Y sus aventuras son variadas e interesantes: incluyen conocer la mítica ciudad de El Dorado, matar a un jesuita, cenar con reyes destronados, tratar con mujeres que sobrevivieron al canibalismo, hacerse amigo de esclavos negros, ir a América, Francia, Venecia, Inglaterra, Constantinopla. Se trata, pues, de una novela de formación casi canónica, en la que el protagonista aprende a través del sufrimiento y se hace un hombre. Sólo la tremenda ironía de sus páginas hace que se aleje de lo convencional.

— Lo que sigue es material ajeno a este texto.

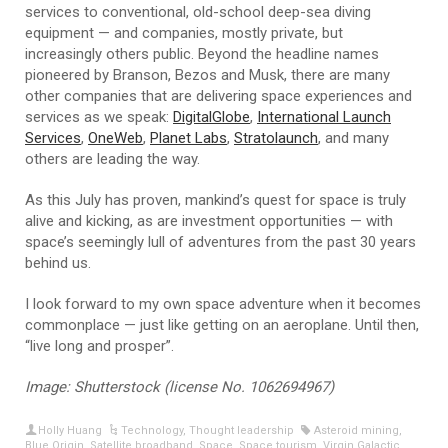
services to conventional, old-school deep-sea diving
equipment — and companies, mostly private, but
increasingly others public. Beyond the headline names
pioneered by Branson, Bezos and Musk, there are many
other companies that are delivering space experiences and
services as we speak:
DigitalGlobe
,
International Launch
Services
,
OneWeb
,
Planet Labs
,
Stratolaunch
, and many
others are leading the way.
As this July has proven, mankind’s quest for space is truly
alive and kicking, as are investment opportunities — with
space’s seemingly lull of adventures from the past 30 years
behind us.
I look forward to my own space adventure when it becomes
commonplace — just like getting on an aeroplane. Until then,
“live long and prosper”.
Image: Shutterstock (license No. 1062694967)
Holly Huang
Technology
,
Thought leadership
Asteroid mining
,
Blue Origin
,
Satellite broadband
,
Space
,
Space tourism
,
Virgin Galactic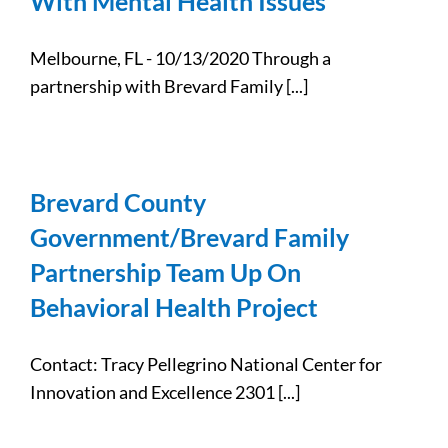
With Mental Health Issues
Melbourne, FL - 10/13/2020 Through a
partnership with Brevard Family [...]
Brevard County
Government/Brevard Family
Partnership Team Up On
Behavioral Health Project
Contact: Tracy Pellegrino National Center for
Innovation and Excellence 2301 [...]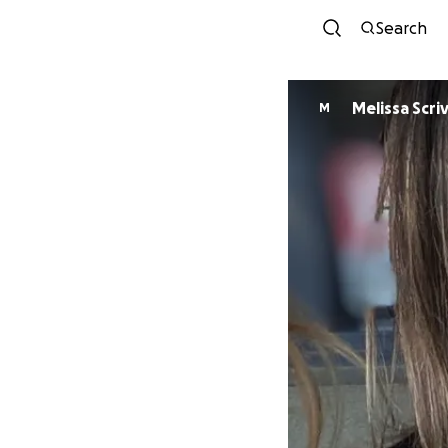
Search
Melissa Scri
M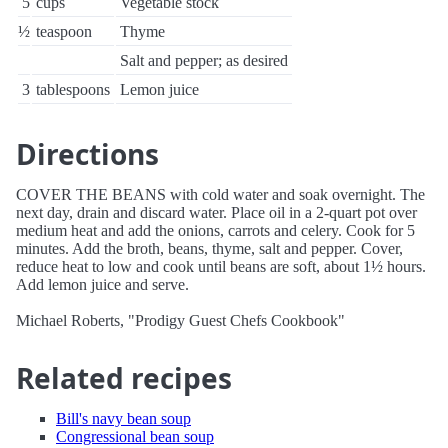
5
cups
Vegetable stock
½
teaspoon
Thyme
Salt and pepper; as desired
3
tablespoons
Lemon juice
Directions
COVER THE BEANS with cold water and soak overnight. The
next day, drain and discard water. Place oil in a 2-quart pot over
medium heat and add the onions, carrots and celery. Cook for 5
minutes. Add the broth, beans, thyme, salt and pepper. Cover,
reduce heat to low and cook until beans are soft, about 1½ hours.
Add lemon juice and serve.
Michael Roberts, "Prodigy Guest Chefs Cookbook"
Related recipes
Bill's navy bean soup
Congressional bean soup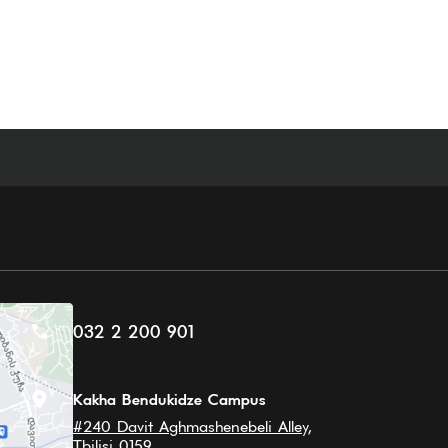
032 2 200 901
Kakha Bendukidze Campus
#240 Davit Aghmashenebeli Alley,
Tbilisi 0159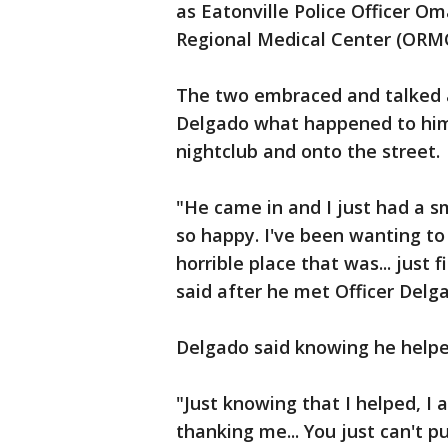
as Eatonville Police Officer O
Regional Medical Center (ORMC
The two embraced and talked a
Delgado what happened to him
nightclub and onto the street.
"He came in and I just had a sm
so happy. I've been wanting to
horrible place that was... just 
said after he met Officer Delg
Delgado said knowing he helpe
"Just knowing that I helped, I 
thanking me... You just can't p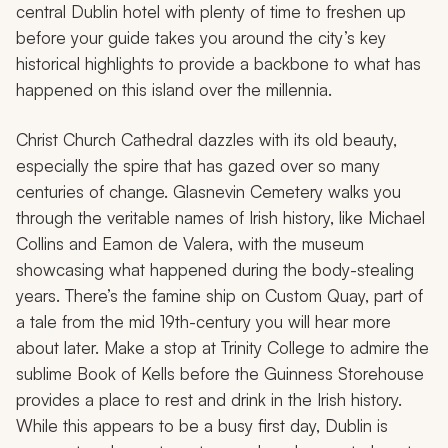
central Dublin hotel with plenty of time to freshen up
before your guide takes you around the city’s key
historical highlights to provide a backbone to what has
happened on this island over the millennia.
Christ Church Cathedral dazzles with its old beauty,
especially the spire that has gazed over so many
centuries of change. Glasnevin Cemetery walks you
through the veritable names of Irish history, like Michael
Collins and Eamon de Valera, with the museum
showcasing what happened during the body-stealing
years. There’s the famine ship on Custom Quay, part of
a tale from the mid 19th-century you will hear more
about later. Make a stop at Trinity College to admire the
sublime Book of Kells before the Guinness Storehouse
provides a place to rest and drink in the Irish history.
While this appears to be a busy first day, Dublin is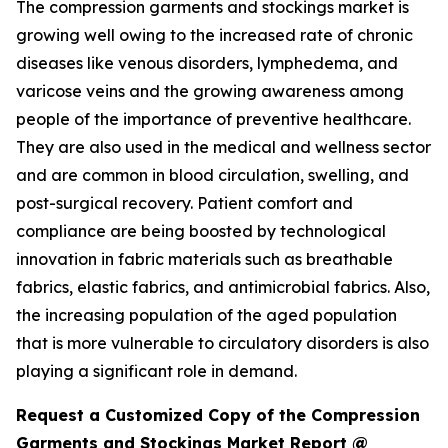
The compression garments and stockings market is
growing well owing to the increased rate of chronic
diseases like venous disorders, lymphedema, and
varicose veins and the growing awareness among
people of the importance of preventive healthcare.
They are also used in the medical and wellness sector
and are common in blood circulation, swelling, and
post-surgical recovery. Patient comfort and
compliance are being boosted by technological
innovation in fabric materials such as breathable
fabrics, elastic fabrics, and antimicrobial fabrics. Also,
the increasing population of the aged population
that is more vulnerable to circulatory disorders is also
playing a significant role in demand.
Request a Customized Copy of the Compression
Garments and Stockings Market Report @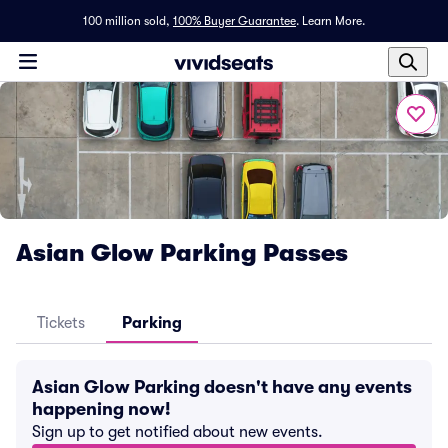
100 million sold,
100% Buyer Guarantee
.
Learn More.
Asian Glow Parking Passes
Tickets
Parking
Asian Glow Parking doesn't have any events
happening now!
Sign up to get notified about new events.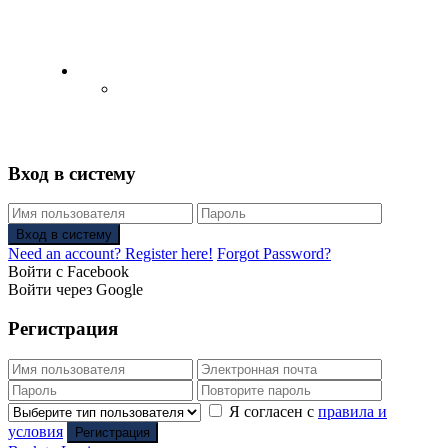
English
Русский
(
Russian
)
Вход в систему
Вход в систему
Need an account? Register here!
Forgot Password?
Войти с Facebook
Войти через Google
Регистрация
Я согласен с
правила и
условия
Регистрация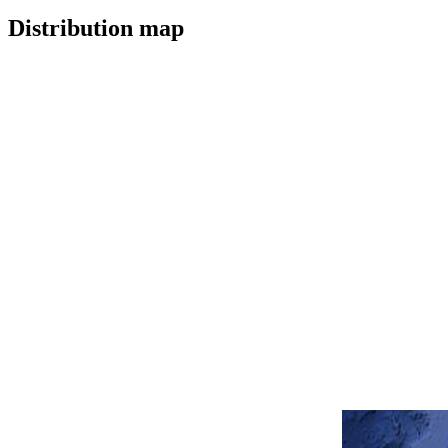
Distribution map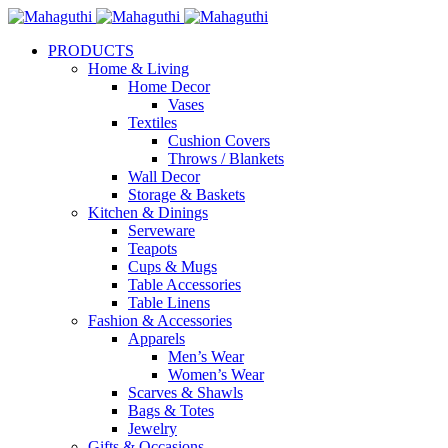
PRODUCTS
Home & Living
Home Decor
Vases
Textiles
Cushion Covers
Throws / Blankets
Wall Decor
Storage & Baskets
Kitchen & Dinings
Serveware
Teapots
Cups & Mugs
Table Accessories
Table Linens
Fashion & Accessories
Apparels
Men’s Wear
Women’s Wear
Scarves & Shawls
Bags & Totes
Jewelry
Gifts & Occasions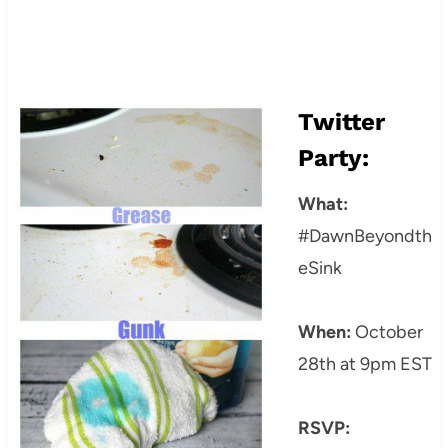
Twitter
Party:
What:
#DawnBeyondth
eSink
When:
October
28th at 9pm EST
RSVP: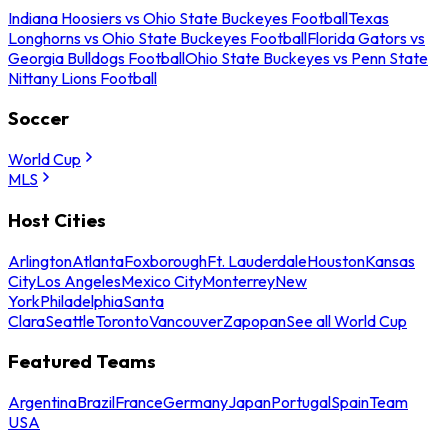
Indiana Hoosiers vs Ohio State Buckeyes Football
Texas
Longhorns vs Ohio State Buckeyes Football
Florida Gators vs
Georgia Bulldogs Football
Ohio State Buckeyes vs Penn State
Nittany Lions Football
Soccer
World Cup
MLS
Host Cities
Arlington
Atlanta
Foxborough
Ft. Lauderdale
Houston
Kansas
City
Los Angeles
Mexico City
Monterrey
New
York
Philadelphia
Santa
Clara
Seattle
Toronto
Vancouver
Zapopan
See all World Cup
Featured Teams
Argentina
Brazil
France
Germany
Japan
Portugal
Spain
Team
USA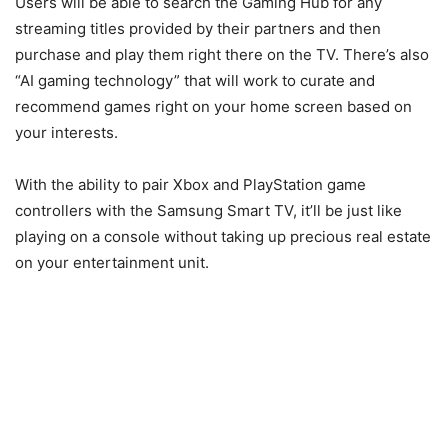
Users will be able to search the Gaming Hub for any
streaming titles provided by their partners and then
purchase and play them right there on the TV. There’s also
“AI gaming technology” that will work to curate and
recommend games right on your home screen based on
your interests.
With the ability to pair Xbox and PlayStation game
controllers with the Samsung Smart TV, it’ll be just like
playing on a console without taking up precious real estate
on your entertainment unit.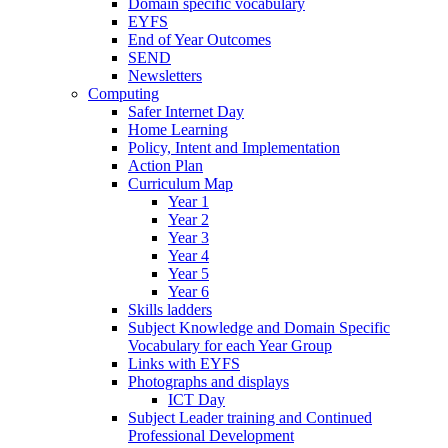
Domain specific vocabulary
EYFS
End of Year Outcomes
SEND
Newsletters
Computing
Safer Internet Day
Home Learning
Policy, Intent and Implementation
Action Plan
Curriculum Map
Year 1
Year 2
Year 3
Year 4
Year 5
Year 6
Skills ladders
Subject Knowledge and Domain Specific
Vocabulary for each Year Group
Links with EYFS
Photographs and displays
ICT Day
Subject Leader training and Continued
Professional Development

Las desgracias que los protagonistas deben sostener son tales que incluso Pangloss abandona su doctrina, y sólo la sostiene al final de la novela por no contradecir lo que siempre había defendido, pero sin creer verdaderamente en ella. La moraleja del cuento, que se resume en la famosa expresión final “tenemos que cultivar nuestro huerto” tiene su miga. Los protagonistas se instalan en unas tierras de Constantinopla para cultivar la tierra y practicar otros oficios con los que ganarse la vida sin pretensiones. Parecería que Voltaire, que había compartido el optimismo propio de la Ilustración, época en la que existía una exagerada confianza en la capacidad del hombre de construir un mundo sin supersticiones, un mundo de progreso tecnológico y cultural que desterrara la ignorancia y la necesidad, rechazara con ella su anterior creencia. La frase “tenemos que cultivar nuestro huerto” es una afirmación implícita de la redención personal a través del trabajo, que es el instrumento más adecuado para alejar los males del “hastío, el vicio y la necesidad”. En boca del filósofo Martín, afirma igualmente Voltaire que trabajar sin razonar es “el único medio para hacer soportable la vida”. Hay pues una renuncia casi explícita a intentar mejorar el mundo, como consecuencia de dejar de creer que el mundo pueda ser mejorado. Incluso se afirma claramente la idea de que la vida no es buena, que es mala, pero que según y cómo se puede lograr que sea meramente soportable: a base de no pensar. Es un camino, pues, que va desde la mentira de un optimismo injustificado hasta una inconsciencia autoimpuesta. Pensar, como vivir, duele. Desengañarse produce sufrimiento, y es casi natural que quien ha visto sus ideas refutadas a sangre y fuego, prefiera renunciar a cualquier idea: así no será necesario volver a desengañarse.